- Born: August 26, 1952 Minneapolis, Minnesota, U.S.
- Died: November 26, 2005 (aged 53) Sherman Oaks, California, U.S.
- Genres: Rock, jazz
- Occupation: Musician
- Instrument: Drums
- Formerly of: Jethro Tull

= Mark Craney =

American drummer (1952–2005)

Mark Craney (August 26, 1952 – November 26, 2005) was an American rock and jazz drummer.

==Biography==
Craney grew up in Sioux Falls, South Dakota. His father had played the drums and was a big influence on his musical career. He was a left-handed player. Craney initially played with local bands, beginning with the "Vandals" and later, while living in Vermillion, South Dakota, he played with "Zero Ted".
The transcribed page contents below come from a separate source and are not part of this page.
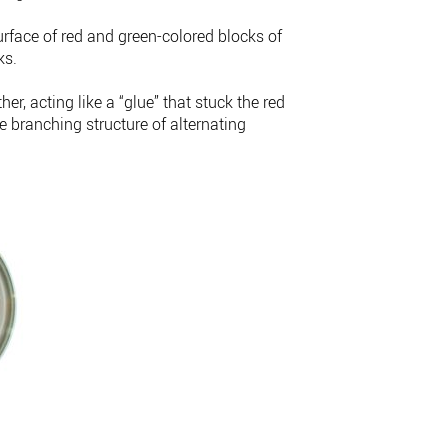
urface of red and green-colored blocks of
ks.
r, acting like a “glue” that stuck the red
e branching structure of alternating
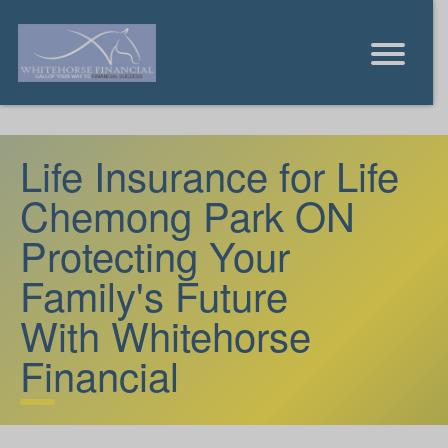
Life Insurance for Life
Chemong Park ON
Protecting Your
Family's Future
With Whitehorse
Financial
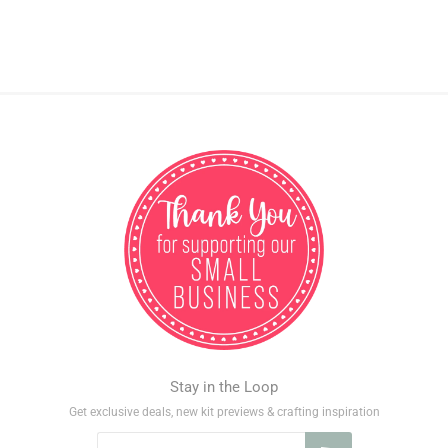
Stay in the Loop
Get exclusive deals, new kit previews & crafting inspiration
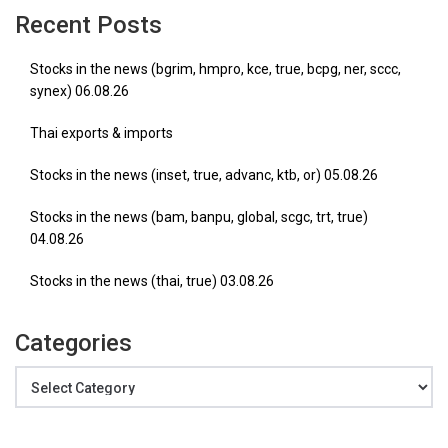
Recent Posts
Stocks in the news (bgrim, hmpro, kce, true, bcpg, ner, sccc,
synex) 06.08.26
Thai exports & imports
Stocks in the news (inset, true, advanc, ktb, or) 05.08.26
Stocks in the news (bam, banpu, global, scgc, trt, true)
04.08.26
Stocks in the news (thai, true) 03.08.26
Categories
Categories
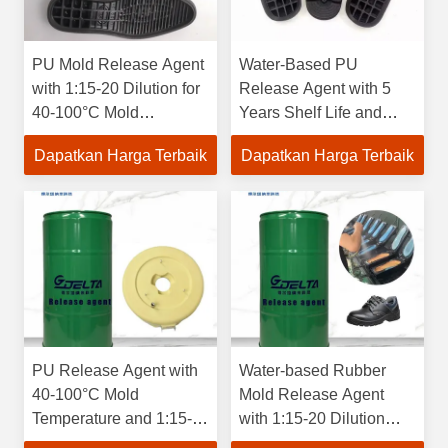
PU Mold Release Agent
Water-Based PU
with 1:15-20 Dilution for
Release Agent with 5
40-100°C Mold
Years Shelf Life and
Temperature and 5
Emulsion for Chemical
Dapatkan Harga Terbaik
Dapatkan Harga Terbaik
Years Shelf Life
Auxiliary Agent
PU Release Agent with
Water-based Rubber
40-100°C Mold
Mold Release Agent
Temperature and 1:15-
with 1:15-20 Dilution
20 Dilution Ratio for
Ratio for 40-100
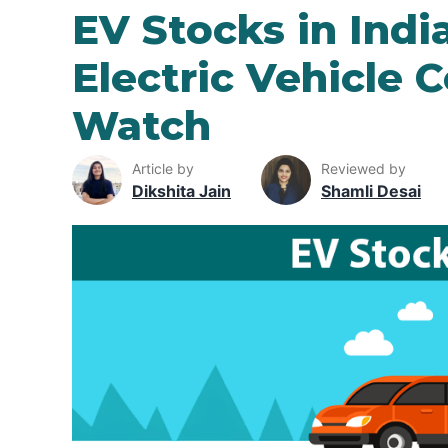
EV Stocks in Indi
Electric Vehicle 
Watch
Article by
Reviewed by
Dikshita Jain
Shamli Desai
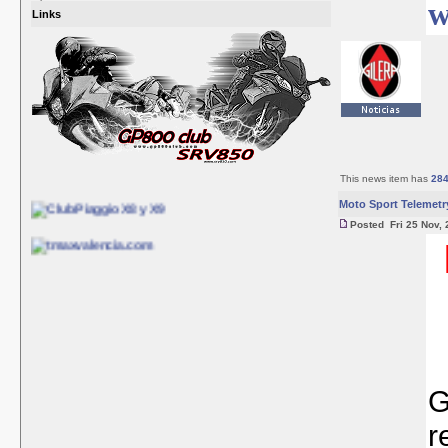
w
Links
This news item has
28
Moto Sport Telemetr
Posted Fri 25 Nov, 
G
r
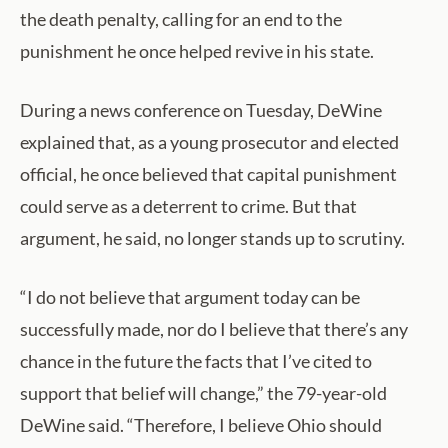
the death penalty, calling for an end to the
punishment he once helped revive in his state.
During a news conference on Tuesday, DeWine
explained that, as a young prosecutor and elected
official, he once believed that capital punishment
could serve as a deterrent to crime. But that
argument, he said, no longer stands up to scrutiny.
“I do not believe that argument today can be
successfully made, nor do I believe that there’s any
chance in the future the facts that I’ve cited to
support that belief will change,” the 79-year-old
DeWine said. “Therefore, I believe Ohio should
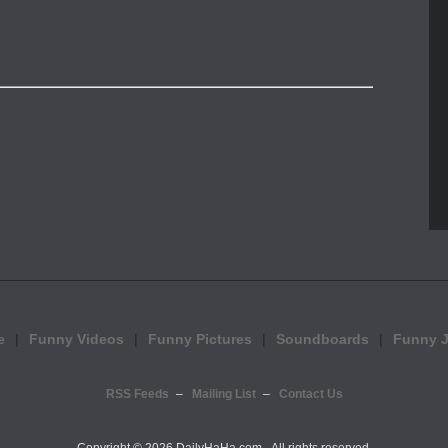
e
Funny Videos
Funny Pictures
Soundboards
Funny 
RSS Feeds
Mailing List
Contact Us
Copyright ©
2026 DailyHaHa.com - All rights reserved.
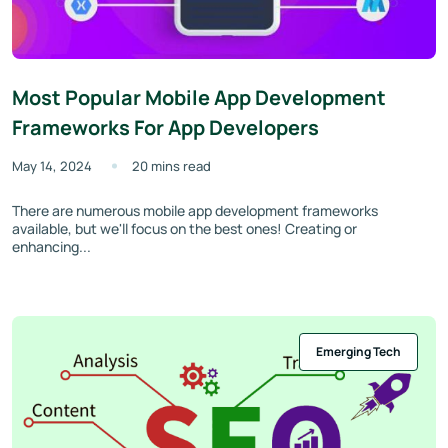
Most Popular Mobile App Development
Frameworks For App Developers
May 14, 2024
20 mins read
There are numerous mobile app development frameworks
available, but we'll focus on the best ones! Creating or
enhancing...
Emerging Tech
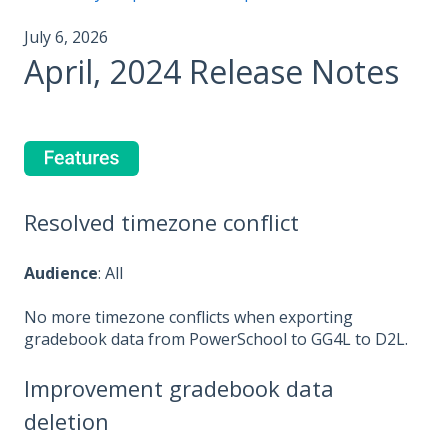
July 6, 2026
April, 2024 Release Notes
Resolved timezone conflict
Audience
: All
No more timezone conflicts when exporting
gradebook data from PowerSchool to GG4L to D2L.
Improvement gradebook data
deletion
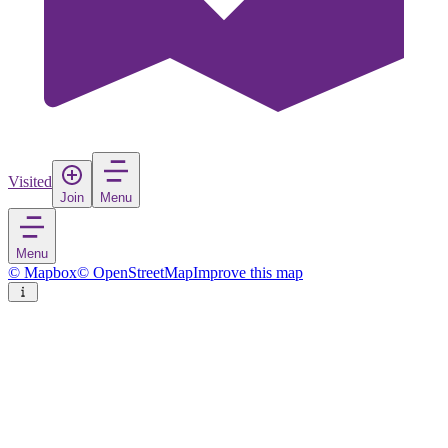
Visited
Join
Menu
Menu
© Mapbox
© OpenStreetMap
Improve this map
Ikaalinen
Town
in
Finland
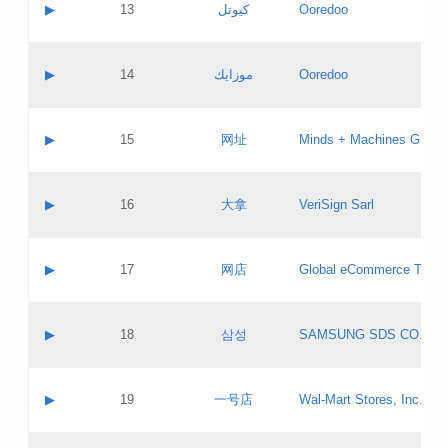
Contact name:
▶
13
كيوتل
Ooredoo
Pass IE
Evaluation result:
Contact email:
Updates
Application ID:
A label:
Application status:
Objections
Contact name:
▶
14
موزايك
Ooredoo
Pass IE
Evaluation result:
Contact email:
PICs
Updates
Application ID:
A label:
Application status:
GAC EW
Contact name:
▶
15
网址
Minds + Machines Group 
Pass IE
Evaluation result:
Contact email:
Updates
Application ID:
A label:
Application status:
Contact name:
▶
16
大拿
VeriSign Sarl
Pass IE
Evaluation result:
Contact email:
Updates
Application ID:
A label:
Application status:
Contact name:
▶
17
网店
Global eCommerce TLD A
Pass IE
Evaluation result:
Contact email:
Updates
Application ID:
A label:
Application status:
PICs
Contact name:
▶
18
삼성
SAMSUNG SDS CO., LT
Pass IE
Evaluation result:
Contact email:
Application ID:
A label:
Application status:
Contact name:
▶
19
一号店
Wal-Mart Stores, Inc.
Pass IE
Evaluation result:
Contact email:
Updates
Application ID:
A label:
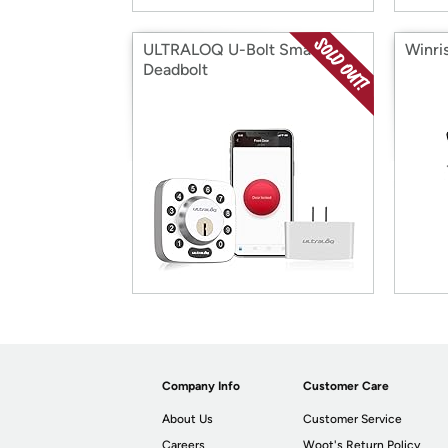
ULTRALOQ U-Bolt Smart
Winri
Deadbolt
Company Info
Customer Care
About Us
Customer Service
Careers
Woot's Return Policy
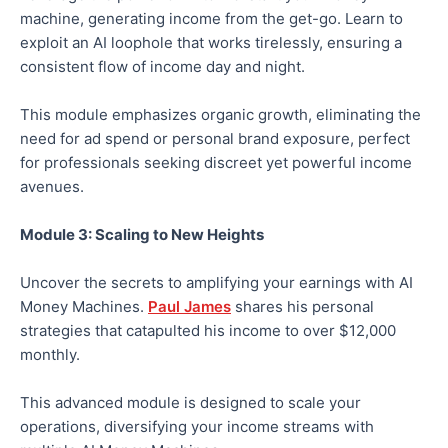
machine, generating income from the get-go. Learn to
exploit an AI loophole that works tirelessly, ensuring a
consistent flow of income day and night.
This module emphasizes organic growth, eliminating the
need for ad spend or personal brand exposure, perfect
for professionals seeking discreet yet powerful income
avenues.
Module 3: Scaling to New Heights
Uncover the secrets to amplifying your earnings with AI
Money Machines.
Paul James
shares his personal
strategies that catapulted his income to over $12,000
monthly.
This advanced module is designed to scale your
operations, diversifying your income streams with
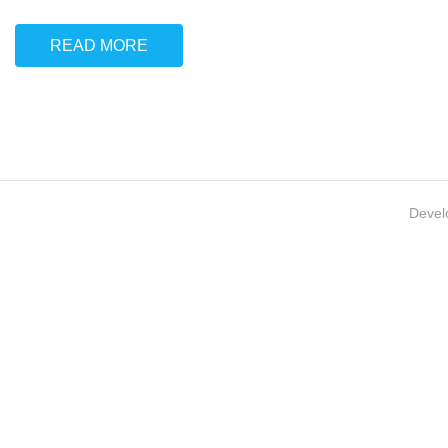
READ MORE
Devel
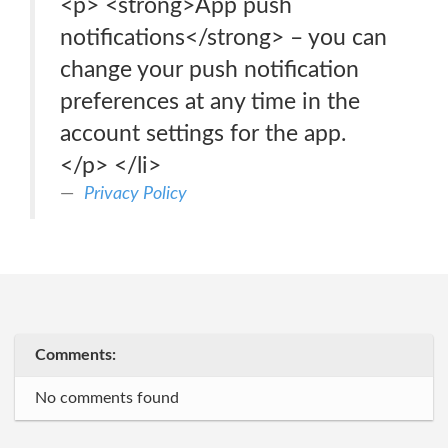
<p> <strong>App push
notifications</strong> – you can
change your push notification
preferences at any time in the
account settings for the app.
</p> </li>
Privacy Policy
Comments:
No comments found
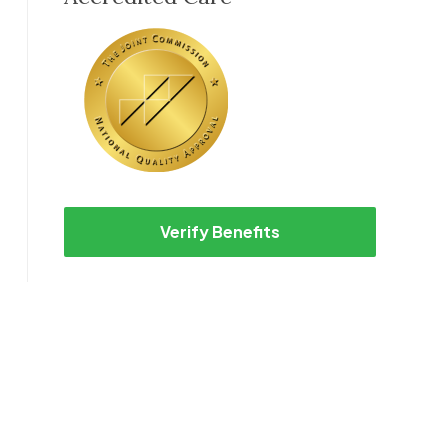
Verify Benefits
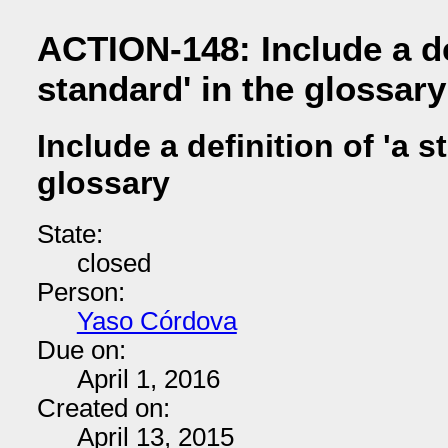
ACTION-148: Include a def
standard' in the glossary
Include a definition of 'a s
glossary
State:
closed
Person:
Yaso Córdova
Due on:
April 1, 2016
Created on:
April 13, 2015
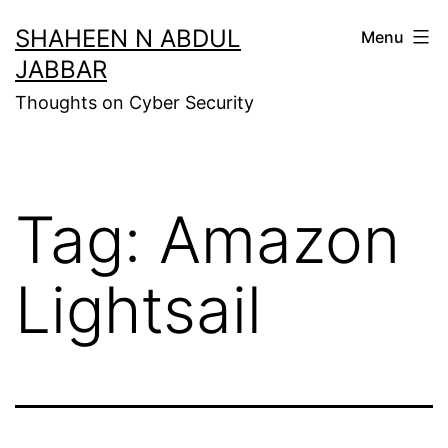
Skip
SHAHEEN N ABDUL
Menu
to
JABBAR
content
Thoughts on Cyber Security
Tag:
Amazon
Lightsail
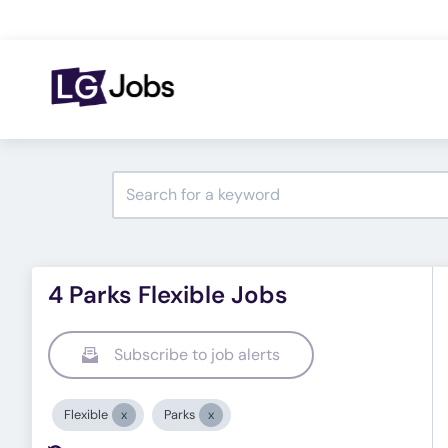
4 Parks Flexible Jobs
Subscribe to job alerts
Flexible
Parks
He played on Tommy Bolin's last tour in 1976, Gino Vannelli's album Brother to Brother, released in 1978 and the following tour, and with Jean-Luc Ponty on the famous Imaginary Voyage in 1976 as well as the 1980 album Civilized Evil. He also played with the band Jethro Tull from June 1980 to May 1981, on their album A (1980) and its following tour. Craney also appeared on several tracks from Ph.D. In the mid-1990s he was the drummer for Eric Burdon's I band.

Though his resume was impressive, Craney's greatest commercial success was drumming for the Gino Vannelli single "I Just Wanna Stop" which soared to #4 in the US and #1 in Canada.
Craney died of complications from diabetes and pneumonia in Sherman Oaks, California, at the age of 53.